AWS Cloud Operations Blog

Introducing AWS Fault Injection Service Actions to Inject Chaos in Lambda functions

Usage of serverless technology in regulated industries like financial services is growing. This growth demands robust resilience validation. Chaos engineering for Serverless has become crucial for ensuring reliable and available serverless applications. By purposefully injecting failures and stresses into serverless components, teams can uncover hidden weaknesses and validate the fault tolerance of their systems.

Previously, AWS customers had two options to run chaos experiments for AWS Lambda:

  1. Modify code and use runtime-specific libraries.
  2. Inject faults using self-managed Lambda extensions leveraging the Runtime API proxy pattern.

Both methods required developer involvement and code management to integrate with the AWS Fault Injection Service (AWS FIS).

On the 30th of October 2024, we launched AWS FIS actions targeting Lambda functions. The native integration leverages the proxy pattern but relieves customers of managing the extension themselves.

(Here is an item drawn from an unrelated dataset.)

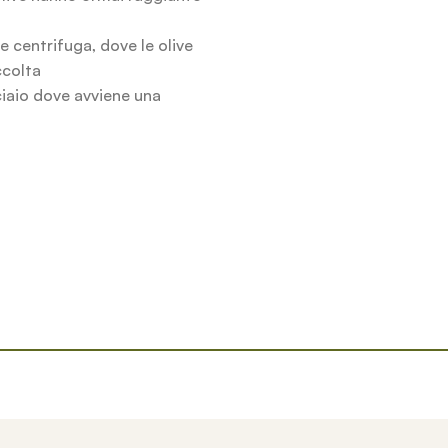
e centrifuga, dove le olive
ccolta
cciaio dove avviene una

This increases the simplicity and reusability of AWS FIS experiment templates while reducing the management burden for serverless chaos experiments.

This blog post explains how this new approach works, and how it can be used to run chaos experiments targeting Lambda functions at scale.

Overview

AWS FIS now injects faults into AWS Lambda functions using a “chaos” Lambda extension that runs as a separate process within the Lambda execution environment, intercepting invocations before they reach the runtime. As described in a previous blog post, Automating chaos experiments with AWS Fault Injection Service and AWS Lambda, the extension hooks into the function invocation request and response lifecycle. The AWS-managed extension simplifies the process by allowing you to define Lambda actions and targets directly in your experiment template.

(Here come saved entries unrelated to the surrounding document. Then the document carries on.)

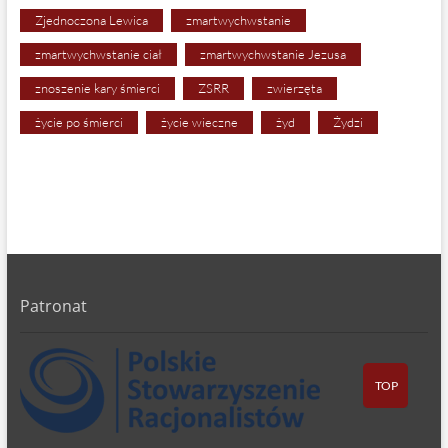
Zjednoczona Lewica
zmartwychwstanie
zmartwychwstanie ciał
zmartwychwstanie Jezusa
znoszenie kary śmierci
ZSRR
zwierzęta
życie po śmierci
życie wieczne
żyd
Żydzi
Patronat
TOP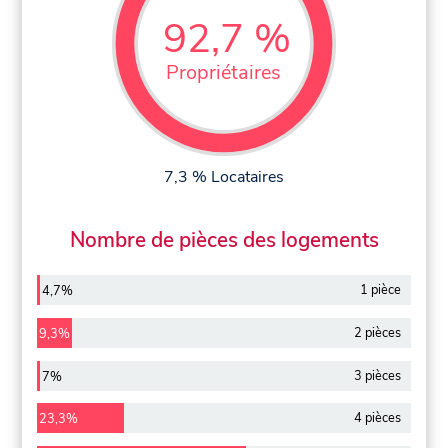
92,7 %
Propriétaires
7,3 % Locataires
Nombre de pièces des logements
1 pièce
4,7%
2 pièces
9,3%
3 pièces
7%
4 pièces
23,3%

This integration makes it easier to run experiments while providing better timing control. It reduces operational overhead by eliminating the need to manage the Lambda extension yourself.

How it works

To explain and demonstrate this new functionality, a sample serverless application will be used throughout this blog post. This application is built using Amazon API Gateway, AWS Lambda, and Amazon DynamoDB. It provides simple Create, Read, Update, and Delete (CRUD) functionality to manage orders. The code for this demo environment is available at the aws-fis-actions-for-lambda GitHub repository.

A diagram showing a workflow in AWS with four icons: Consumer, PUT/GET/UPDATE Payload, API Gateway, Lambda Function, and DynamoDB table. The flow starts from the Consumer, passes through the API Gateway, then to the Lambda Function, and finally interacts with the DynamoDB table, suggesting a serverless architecture for handling API requests and data storage.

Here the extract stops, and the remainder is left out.